Shattering the glass ceiling

We all felt privileged to be in the company of these truly remarkable women who have shattered the glass ceilings in their respective industries with grace, grit, determination and passion. Inspirational women – such as RwandAir CEO Yvonne Manzi Makolo, the only African woman currently at the helm of a national carrier (Uganda and Botswana have acting female CEOs); fellow Rwandan Ariella Kageruka, the dynamic female head of tourism and conservation at Rwanda’s Development Board; Claire Bradbury, a chartered environmentalist, lawyer and wellbeing specialist; and Corie Knights, the chief fundraiser for WildAid, an international conservation organization and long-time conservation partner for ROAR AFRICA – all wowed us with their powerful stories. 

It was Kwitonda’s GM, Lydia Nzayo, who summed it up for us all when she said: “I realized early on in my career that I couldn’t let race or gender determine my worth. My worth is who I am. How grateful I have been in my life. Am I kind? Am I respectful? Am I determined? How do I treat people?” Bravo, may we never stop drawing on the positivity of our inherent female traits.

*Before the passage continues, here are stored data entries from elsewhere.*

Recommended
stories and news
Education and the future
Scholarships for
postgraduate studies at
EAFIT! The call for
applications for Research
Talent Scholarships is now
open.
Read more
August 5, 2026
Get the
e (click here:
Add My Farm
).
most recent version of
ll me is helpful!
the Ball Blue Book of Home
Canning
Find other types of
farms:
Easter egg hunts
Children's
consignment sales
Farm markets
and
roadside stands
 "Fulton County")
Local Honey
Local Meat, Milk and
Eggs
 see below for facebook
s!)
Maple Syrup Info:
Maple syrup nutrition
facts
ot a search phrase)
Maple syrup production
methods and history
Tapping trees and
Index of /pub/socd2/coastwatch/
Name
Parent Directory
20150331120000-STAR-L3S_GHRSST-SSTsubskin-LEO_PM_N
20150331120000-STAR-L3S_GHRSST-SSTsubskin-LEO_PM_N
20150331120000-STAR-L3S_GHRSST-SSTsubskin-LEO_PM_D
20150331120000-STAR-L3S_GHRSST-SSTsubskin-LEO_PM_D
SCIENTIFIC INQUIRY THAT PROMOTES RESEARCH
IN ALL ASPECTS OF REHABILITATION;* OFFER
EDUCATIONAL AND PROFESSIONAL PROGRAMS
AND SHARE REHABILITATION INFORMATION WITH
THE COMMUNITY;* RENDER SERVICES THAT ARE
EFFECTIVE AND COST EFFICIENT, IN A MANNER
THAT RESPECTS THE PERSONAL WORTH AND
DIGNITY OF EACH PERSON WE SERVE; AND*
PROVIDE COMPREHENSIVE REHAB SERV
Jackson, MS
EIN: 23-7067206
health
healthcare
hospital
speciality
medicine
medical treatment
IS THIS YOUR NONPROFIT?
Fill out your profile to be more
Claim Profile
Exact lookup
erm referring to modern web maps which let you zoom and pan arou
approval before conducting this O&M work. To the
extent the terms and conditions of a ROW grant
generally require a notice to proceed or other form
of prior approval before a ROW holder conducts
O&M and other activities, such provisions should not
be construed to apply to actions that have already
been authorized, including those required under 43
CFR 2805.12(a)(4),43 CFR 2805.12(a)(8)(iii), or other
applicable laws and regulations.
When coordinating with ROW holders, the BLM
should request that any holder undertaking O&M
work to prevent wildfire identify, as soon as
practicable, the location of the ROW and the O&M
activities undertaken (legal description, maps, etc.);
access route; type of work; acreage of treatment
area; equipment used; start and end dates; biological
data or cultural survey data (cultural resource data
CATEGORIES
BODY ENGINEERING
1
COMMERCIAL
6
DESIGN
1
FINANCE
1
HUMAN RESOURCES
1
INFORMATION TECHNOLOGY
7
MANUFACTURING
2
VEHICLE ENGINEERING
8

Transformative travel in action

These, and very many other moments on this trip, confirmed ROAR AFRICA’s guiding vision: “If African women rise, wildlife will thrive”. I personally will never take for granted the commitment of our indomitable female guests who traveled great distances to share their valuable perspectives, wisdom, thought leadership and experiences with us. The joy and privilege of co-hosting these trips with Pat Mitchell and Lee Cooper, and experiencing the work of the ROAR AFRICA team, as well as our guides Dalida Waldha Uwamahoro and Umwiza Joana, is an honor. And to all the wonderful men that stand beside us, to our partners at Singita and at The Retreat, we are forever grateful for your support.

Certain landscapes stay with us long after we leave them and I have returned to New York a different person, with a deeper understanding of what it means to be alive and cognizant of the responsibility that comes with that privilege.